Dubai–pent up coast demand. Everybody lives in AC apartments; but humans flood the coast, climate permitting, weather permitting.

…water, shade, green…

Dubai–pent up park demand. Weather permitting, climate permitting–a green park on the coast.

Remember the landscape context–this is the Empty Quarter–coastal edge, coastal zone.

Blue or green is rare and highly sought after, difficult to access. The coast line of the Gulf. City parks. The above two images are what I think the planners call ‘pent up demand’. But you’ve got to drive to get to these nodes. Tell me these green and blue major recreation nodes should not be 10 minutes or less walking from every front door.

…looks nice but something missing…

Where’s the coast? Where’s the park? How do I get there?

Dense apartment life everywhere–that is Dubai.

So I said what might that locally accessible (ten minute walk max) neighbourhood park look like?

…Dubai dream…

Dubai Blue::Dubai Green
Dubai Dream–should be a major node, a landmark–something to organise the neighbourhood around–next to the local mosque.

…green…good…

Need green? It’s the plants! You need the plants.

 

Dubai Transect Landscape

…empty quarter zones Dubai…

Dubai Municipality sits in the Coastal Zone. Al Ain is an oasis in the Desert Zone. The oasis is supplied by rare monsoon remnants, from the Gulf of Oman, captured by the Hajar Mountains in the Mountain Zone.

I wanted to understand a little more about the larger landscape into which the Dubai Municipality sits. Dubai Municipality is just a narrow, but intensely built, strip along the edge of the Gulf. From the above satellite image–it is hardly visible.

The landscape transect distance from Dubai, at the Gulf coastal edge, above on the left, across to the right to the Gulf of Oman is 100km.

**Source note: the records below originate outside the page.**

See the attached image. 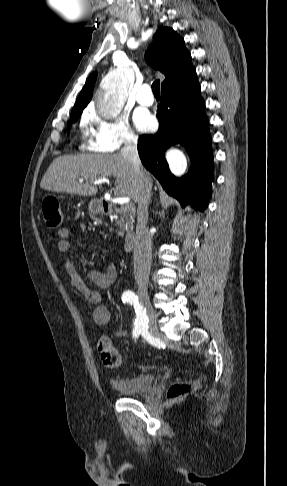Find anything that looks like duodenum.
I'll return each instance as SVG.
<instances>
[{
  "instance_id": "obj_1",
  "label": "duodenum",
  "mask_w": 287,
  "mask_h": 486,
  "mask_svg": "<svg viewBox=\"0 0 287 486\" xmlns=\"http://www.w3.org/2000/svg\"><path fill=\"white\" fill-rule=\"evenodd\" d=\"M101 209L105 214H111L113 212V206L110 202L102 200L100 203ZM135 244V233L133 231L128 232L124 238L125 251H131Z\"/></svg>"
}]
</instances>
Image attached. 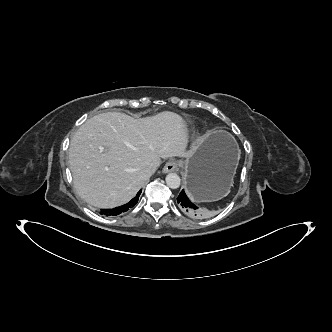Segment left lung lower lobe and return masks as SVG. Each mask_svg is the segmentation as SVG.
<instances>
[{
    "instance_id": "obj_1",
    "label": "left lung lower lobe",
    "mask_w": 332,
    "mask_h": 332,
    "mask_svg": "<svg viewBox=\"0 0 332 332\" xmlns=\"http://www.w3.org/2000/svg\"><path fill=\"white\" fill-rule=\"evenodd\" d=\"M177 202L179 203L182 210L195 218L201 219L205 217V213L202 210H199L186 196L184 190H182L177 197Z\"/></svg>"
}]
</instances>
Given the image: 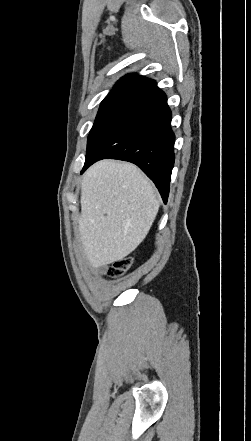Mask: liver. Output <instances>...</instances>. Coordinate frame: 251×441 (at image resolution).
<instances>
[{
  "label": "liver",
  "instance_id": "obj_1",
  "mask_svg": "<svg viewBox=\"0 0 251 441\" xmlns=\"http://www.w3.org/2000/svg\"><path fill=\"white\" fill-rule=\"evenodd\" d=\"M79 235L93 267L121 260L147 236L160 202L152 182L133 164L102 160L81 183Z\"/></svg>",
  "mask_w": 251,
  "mask_h": 441
}]
</instances>
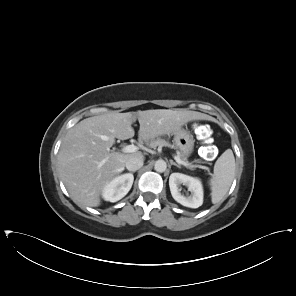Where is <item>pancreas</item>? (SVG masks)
I'll use <instances>...</instances> for the list:
<instances>
[{"instance_id":"1","label":"pancreas","mask_w":296,"mask_h":296,"mask_svg":"<svg viewBox=\"0 0 296 296\" xmlns=\"http://www.w3.org/2000/svg\"><path fill=\"white\" fill-rule=\"evenodd\" d=\"M149 146L152 147V148H155L157 146L158 147H164V146L174 147L173 145H171L170 143H168L164 139H160V138L151 140L149 142ZM179 157H181L183 160H186V157L184 155H182V154H180ZM186 163L189 164L188 162H186ZM186 167L191 169V168H193V165L189 164V166H186Z\"/></svg>"}]
</instances>
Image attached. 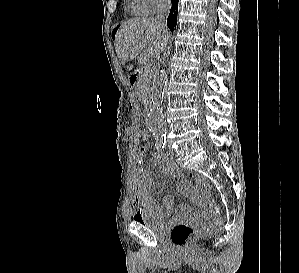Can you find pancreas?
<instances>
[{"instance_id":"obj_1","label":"pancreas","mask_w":299,"mask_h":273,"mask_svg":"<svg viewBox=\"0 0 299 273\" xmlns=\"http://www.w3.org/2000/svg\"><path fill=\"white\" fill-rule=\"evenodd\" d=\"M144 69L146 74L142 76L137 83V92L139 94H145L148 91L149 87L148 77L150 76V69L147 65H144Z\"/></svg>"}]
</instances>
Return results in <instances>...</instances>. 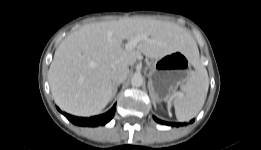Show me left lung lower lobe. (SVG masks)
I'll use <instances>...</instances> for the list:
<instances>
[{"label": "left lung lower lobe", "instance_id": "1", "mask_svg": "<svg viewBox=\"0 0 261 150\" xmlns=\"http://www.w3.org/2000/svg\"><path fill=\"white\" fill-rule=\"evenodd\" d=\"M154 119H155V121H157V122H159V123H161V124H166V125H171V126H181V125H185V123L184 124H181V123H167V122H164V121H161V120H158L156 117H154ZM194 120H192L191 121V123L193 122Z\"/></svg>", "mask_w": 261, "mask_h": 150}]
</instances>
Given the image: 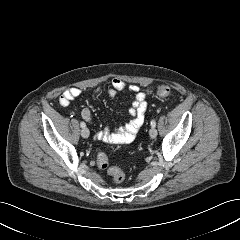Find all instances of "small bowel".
<instances>
[{
    "instance_id": "c3829d8e",
    "label": "small bowel",
    "mask_w": 240,
    "mask_h": 240,
    "mask_svg": "<svg viewBox=\"0 0 240 240\" xmlns=\"http://www.w3.org/2000/svg\"><path fill=\"white\" fill-rule=\"evenodd\" d=\"M128 90L134 95L131 106L129 108V114L132 119L122 127L110 130L104 128L97 132L98 139L111 144H126L134 140L139 130L145 121V112L147 109L146 94L136 84L126 85L124 81L118 78H114L111 84L107 88H99L93 93V98L97 99L103 95H109L114 98L118 92ZM81 95V90L76 87L66 89L59 98L61 106L66 107L70 101L78 98ZM82 118L86 122L92 121V112L89 108H84L81 112Z\"/></svg>"
}]
</instances>
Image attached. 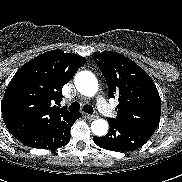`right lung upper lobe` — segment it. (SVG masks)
<instances>
[{"label": "right lung upper lobe", "mask_w": 182, "mask_h": 182, "mask_svg": "<svg viewBox=\"0 0 182 182\" xmlns=\"http://www.w3.org/2000/svg\"><path fill=\"white\" fill-rule=\"evenodd\" d=\"M86 58L51 50L22 66L11 79L2 101V116L15 138L55 125L76 112L60 108L62 88Z\"/></svg>", "instance_id": "right-lung-upper-lobe-1"}]
</instances>
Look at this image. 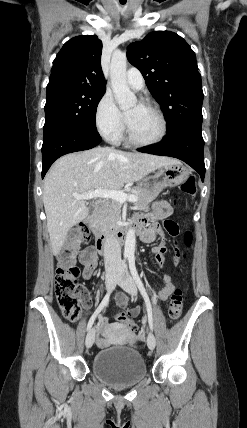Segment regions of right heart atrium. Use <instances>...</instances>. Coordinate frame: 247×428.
Returning <instances> with one entry per match:
<instances>
[{"label":"right heart atrium","mask_w":247,"mask_h":428,"mask_svg":"<svg viewBox=\"0 0 247 428\" xmlns=\"http://www.w3.org/2000/svg\"><path fill=\"white\" fill-rule=\"evenodd\" d=\"M95 124L98 132L109 141L116 142L123 135V115L109 92L103 94L96 106Z\"/></svg>","instance_id":"d8ad5b80"}]
</instances>
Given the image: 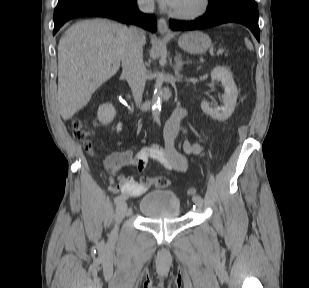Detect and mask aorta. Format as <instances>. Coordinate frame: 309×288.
<instances>
[{"instance_id": "1", "label": "aorta", "mask_w": 309, "mask_h": 288, "mask_svg": "<svg viewBox=\"0 0 309 288\" xmlns=\"http://www.w3.org/2000/svg\"><path fill=\"white\" fill-rule=\"evenodd\" d=\"M162 84L163 81L158 78L155 82L152 96V117L155 122L160 121L161 103H162Z\"/></svg>"}]
</instances>
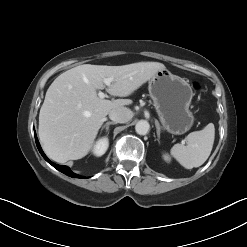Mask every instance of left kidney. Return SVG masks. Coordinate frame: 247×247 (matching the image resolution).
<instances>
[{
  "mask_svg": "<svg viewBox=\"0 0 247 247\" xmlns=\"http://www.w3.org/2000/svg\"><path fill=\"white\" fill-rule=\"evenodd\" d=\"M163 157H164V160H165V161L170 162V157H169V155L165 154Z\"/></svg>",
  "mask_w": 247,
  "mask_h": 247,
  "instance_id": "left-kidney-1",
  "label": "left kidney"
}]
</instances>
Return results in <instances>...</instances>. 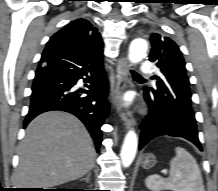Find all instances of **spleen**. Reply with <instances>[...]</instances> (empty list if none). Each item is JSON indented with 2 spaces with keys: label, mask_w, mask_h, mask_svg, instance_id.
Wrapping results in <instances>:
<instances>
[{
  "label": "spleen",
  "mask_w": 218,
  "mask_h": 191,
  "mask_svg": "<svg viewBox=\"0 0 218 191\" xmlns=\"http://www.w3.org/2000/svg\"><path fill=\"white\" fill-rule=\"evenodd\" d=\"M176 156L170 161V176H148L145 185L152 191H205L200 168L194 157L184 148H175Z\"/></svg>",
  "instance_id": "1"
}]
</instances>
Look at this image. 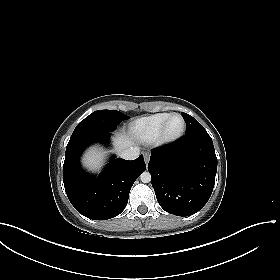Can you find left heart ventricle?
<instances>
[{
    "label": "left heart ventricle",
    "mask_w": 280,
    "mask_h": 280,
    "mask_svg": "<svg viewBox=\"0 0 280 280\" xmlns=\"http://www.w3.org/2000/svg\"><path fill=\"white\" fill-rule=\"evenodd\" d=\"M183 123L181 118L173 117L167 127V134L168 136H174L178 134L182 129Z\"/></svg>",
    "instance_id": "obj_1"
}]
</instances>
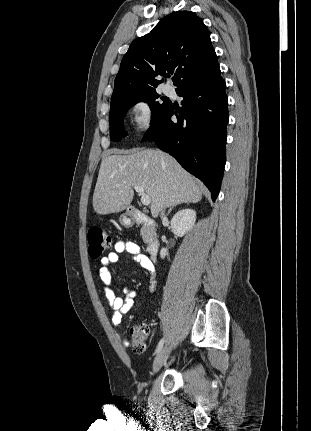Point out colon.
Segmentation results:
<instances>
[{"mask_svg": "<svg viewBox=\"0 0 311 431\" xmlns=\"http://www.w3.org/2000/svg\"><path fill=\"white\" fill-rule=\"evenodd\" d=\"M112 238L101 228H93L88 233V253L91 258H99L112 247ZM149 336V326L146 323L136 325L131 329L129 344L135 353L146 350Z\"/></svg>", "mask_w": 311, "mask_h": 431, "instance_id": "1", "label": "colon"}]
</instances>
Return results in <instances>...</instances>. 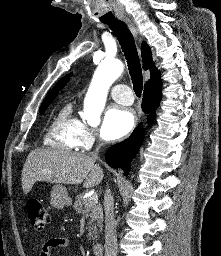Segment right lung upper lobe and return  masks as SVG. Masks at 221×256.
I'll return each instance as SVG.
<instances>
[{"instance_id":"right-lung-upper-lobe-1","label":"right lung upper lobe","mask_w":221,"mask_h":256,"mask_svg":"<svg viewBox=\"0 0 221 256\" xmlns=\"http://www.w3.org/2000/svg\"><path fill=\"white\" fill-rule=\"evenodd\" d=\"M141 52H142V61H143V69L150 70L151 77L150 79L146 82L144 89L146 88H156V87H162V81L160 77V72L155 68V65L152 62V54L149 46L143 42L142 47H141ZM72 73L69 75H66L63 77L57 85L54 86V88L50 91L48 96L46 97L49 98L53 95H57L58 91L61 90L68 82L70 79V76ZM45 99V100H46Z\"/></svg>"}]
</instances>
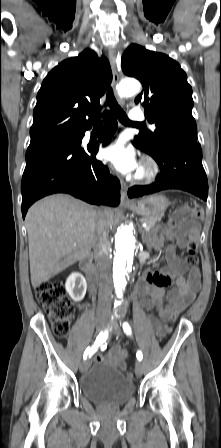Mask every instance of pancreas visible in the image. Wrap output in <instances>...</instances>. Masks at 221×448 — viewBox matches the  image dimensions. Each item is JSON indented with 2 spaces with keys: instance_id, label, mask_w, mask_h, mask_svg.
I'll return each mask as SVG.
<instances>
[{
  "instance_id": "1",
  "label": "pancreas",
  "mask_w": 221,
  "mask_h": 448,
  "mask_svg": "<svg viewBox=\"0 0 221 448\" xmlns=\"http://www.w3.org/2000/svg\"><path fill=\"white\" fill-rule=\"evenodd\" d=\"M163 215L159 216H151V217H143L140 219L142 223L148 224L149 228H153L158 222L161 221Z\"/></svg>"
}]
</instances>
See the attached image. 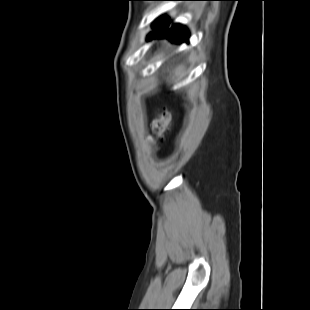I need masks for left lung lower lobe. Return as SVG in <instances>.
Listing matches in <instances>:
<instances>
[{
	"mask_svg": "<svg viewBox=\"0 0 310 310\" xmlns=\"http://www.w3.org/2000/svg\"><path fill=\"white\" fill-rule=\"evenodd\" d=\"M161 37H167L171 41L174 42H184L187 40L188 33L186 32L185 28L183 27H171L167 29L166 27H163L159 30H156L153 35L150 36L149 39L152 38H161Z\"/></svg>",
	"mask_w": 310,
	"mask_h": 310,
	"instance_id": "1",
	"label": "left lung lower lobe"
}]
</instances>
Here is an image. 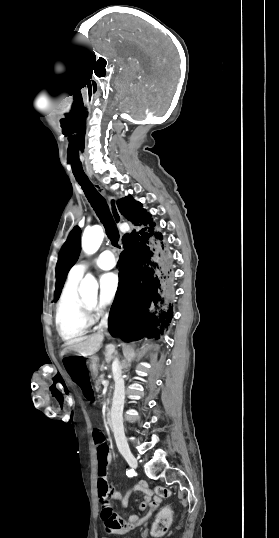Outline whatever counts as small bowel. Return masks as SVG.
I'll return each mask as SVG.
<instances>
[{
	"instance_id": "obj_1",
	"label": "small bowel",
	"mask_w": 279,
	"mask_h": 538,
	"mask_svg": "<svg viewBox=\"0 0 279 538\" xmlns=\"http://www.w3.org/2000/svg\"><path fill=\"white\" fill-rule=\"evenodd\" d=\"M111 460L112 457L109 455L107 465L111 464ZM133 491H140L144 496V499L139 504V509L144 511L149 508V511L144 516L132 515L128 518L121 517L116 514H113L110 517L102 515L106 530L108 532L115 534L128 533L129 531L146 522L151 517L152 513L156 511L160 500L153 496L151 489L142 481L136 483L124 497H122V495L118 492H114L112 497L114 500L120 501L123 507H126L128 499Z\"/></svg>"
}]
</instances>
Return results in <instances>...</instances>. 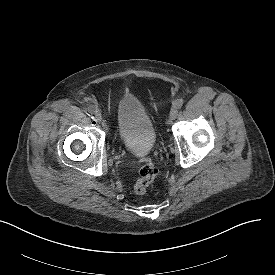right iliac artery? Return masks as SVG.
Wrapping results in <instances>:
<instances>
[{
    "label": "right iliac artery",
    "mask_w": 275,
    "mask_h": 275,
    "mask_svg": "<svg viewBox=\"0 0 275 275\" xmlns=\"http://www.w3.org/2000/svg\"><path fill=\"white\" fill-rule=\"evenodd\" d=\"M95 109H96V107H95L94 105H90V106L88 107V111H89L91 114H93V113L95 112Z\"/></svg>",
    "instance_id": "right-iliac-artery-1"
}]
</instances>
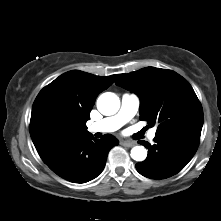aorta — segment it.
Masks as SVG:
<instances>
[{
  "instance_id": "obj_1",
  "label": "aorta",
  "mask_w": 221,
  "mask_h": 221,
  "mask_svg": "<svg viewBox=\"0 0 221 221\" xmlns=\"http://www.w3.org/2000/svg\"><path fill=\"white\" fill-rule=\"evenodd\" d=\"M120 107L119 97L111 92L103 93L97 100L98 110L106 116L115 114ZM131 158L135 161H144L147 157V150L143 146H135L131 149Z\"/></svg>"
}]
</instances>
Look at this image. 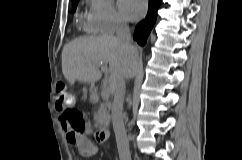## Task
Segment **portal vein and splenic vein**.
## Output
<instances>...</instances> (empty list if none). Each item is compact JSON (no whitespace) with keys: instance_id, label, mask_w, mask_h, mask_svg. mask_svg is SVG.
Listing matches in <instances>:
<instances>
[{"instance_id":"portal-vein-and-splenic-vein-1","label":"portal vein and splenic vein","mask_w":242,"mask_h":160,"mask_svg":"<svg viewBox=\"0 0 242 160\" xmlns=\"http://www.w3.org/2000/svg\"><path fill=\"white\" fill-rule=\"evenodd\" d=\"M98 67H101L102 70H105L106 67H104L103 65H99ZM110 87H105L101 94L104 98H108L109 97V94H110Z\"/></svg>"}]
</instances>
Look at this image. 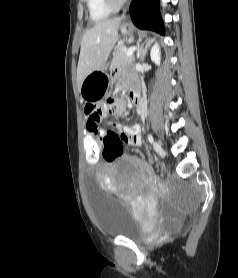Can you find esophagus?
Instances as JSON below:
<instances>
[{
	"mask_svg": "<svg viewBox=\"0 0 238 278\" xmlns=\"http://www.w3.org/2000/svg\"><path fill=\"white\" fill-rule=\"evenodd\" d=\"M130 22V18L129 17H127V19H126V23H129Z\"/></svg>",
	"mask_w": 238,
	"mask_h": 278,
	"instance_id": "1",
	"label": "esophagus"
}]
</instances>
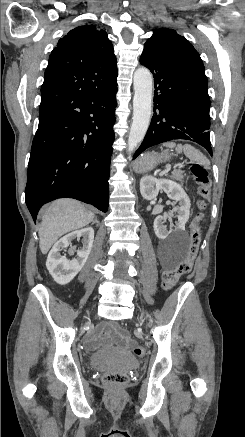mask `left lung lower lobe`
I'll return each mask as SVG.
<instances>
[{"label": "left lung lower lobe", "instance_id": "obj_1", "mask_svg": "<svg viewBox=\"0 0 245 437\" xmlns=\"http://www.w3.org/2000/svg\"><path fill=\"white\" fill-rule=\"evenodd\" d=\"M140 63L153 73L154 116L133 159L151 146L174 139L194 141L212 155L207 80L147 51Z\"/></svg>", "mask_w": 245, "mask_h": 437}]
</instances>
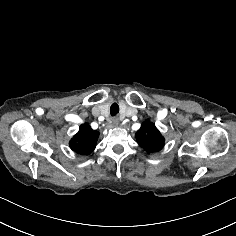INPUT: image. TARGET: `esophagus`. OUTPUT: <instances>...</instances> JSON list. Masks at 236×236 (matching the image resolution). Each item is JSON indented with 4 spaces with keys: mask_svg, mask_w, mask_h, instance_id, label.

Many times, I drove that transect through the Dubai Emirate on a main road, identifying essentially three distinct landscape eco-zones:

A Dutch doctor, a General Practitioner, Marijcke Jongbloed, lived in the United Arab Emirates for twenty years. She surveyed, 1983-2003, the landscape of the UAE. She compiled her findings in a book entitled, The Comprehensive Guide to the Wild Flowers of the United Arab Emirates. She photographed each plant in its natural habitat, annotated a location map and commented on how the plant was used by humans (ethnobotany). Best reference I found for plants in the UAE.

…sand or sun…but no water…

Aladdin? A lamp? No, it’s the Empty Quarter and it’s full of sand and genies…No!! It’s full of djinnis and gnomes and surfs and a whole lot of people…but the humans only live along the edges, right? No, no, no…it is nothing…nothing but a mirage.

 

Mirage…dream, dream, dream…when I want you in my arms, when I want you and all your charms…whenever I want you, all I have to do is dream…the Empty Quarter…dream.

🙂

(dream, courtesy of The Everly Brothers)

Maps: Burckhardt


Born in Lausanne in 1784, and studied in Leipzig, Gottingen and Cambridge before heading to Arabia…he was a geographer and author, best known for having re-discovered in modern times the ruins of Petra, the Nabatean city in Jordan. Burckhardt was an explorer who spent three years in Syria learning the language and ways of Arabia before beginning his journey through the sands and on to Medina and Mecca.

Burckhardt was a modest and self-effacing man whose careful accounts of his travels in Syria and Arabia are classics, and whose conversion to Islam was apparently sincere.

Before leaving Damascus, Burckhardt had tried to anticipate trouble. ‘Knowing that my intended way led through a diversity of Bedouin tribes,’ he wrote in his journal, ‘I thought it advisable to equip myself in the simplest manner. I assumed the most common Bedouin dress, took no baggage with me and mounted a mare that was not likely to excite… cupidity …’

…not quite nomadic…

In Jordan, near the Saudi Arabian border where the sands meet the mountain cliffs are the carved facades of Petra –remnants of Nabatean culture. Image credit to Daniel Case – Own work, CC BY-SA 3.0, https://commons.wikimedia.org/w/index.php?curid=33632136

His writing covered not only the natural geography of Arabia but also deep insights into the cultural geography of the Bedouin and the Wahabis–peoples of the sands. He wrote of the Wahabis:

‘The founder of this sect is already known as a learned Arabian named Abd el Wahab who had visited various schools of the principal cities in the East, as is much the practice with his countrymen even now being convinced by what he had observed during his travels that the primitive faith of Islam or Mohammedism had become totally corrupted and obscured by abuses and that the far greater part of the people of the East and especially the Turks might be justly regarded as heretics. But new doctrines and opinions are as little acceptable in the East as they are in the West and no attention was paid to Abd el Wahab until after long wanderings in Arabia he retired with his family to Derayeh at the period when Mohammed Ibn Saoud was the principal person of the town.’

Travelling as a poor man, Burckhardt drew close to the Arab tribes, he was depending upon them. His books tell the strange stories…lessons?

‘Unfortunately in Kerak he learned that cupidity is a relative thing. For there, for the third time, he placed himself under the protection of a shaikh—the Shaikh of Kerak—and for the third time was betrayed. Although he swore on the head of his son to protect Burckhardt, the shaikh promptly robbed him of most of his funds and turned him over to a guide who made off with the rest and then abandoned him. Again he was stranded in the desert without either money or a guide.’

The difference between truth, prejudice and political correctness can only be learned by the individual. But Burckhardt’s writings from two centuries ago and the contributions from many contemporary authors frame a window of understanding for that landscape and the humans who have called that desert their home.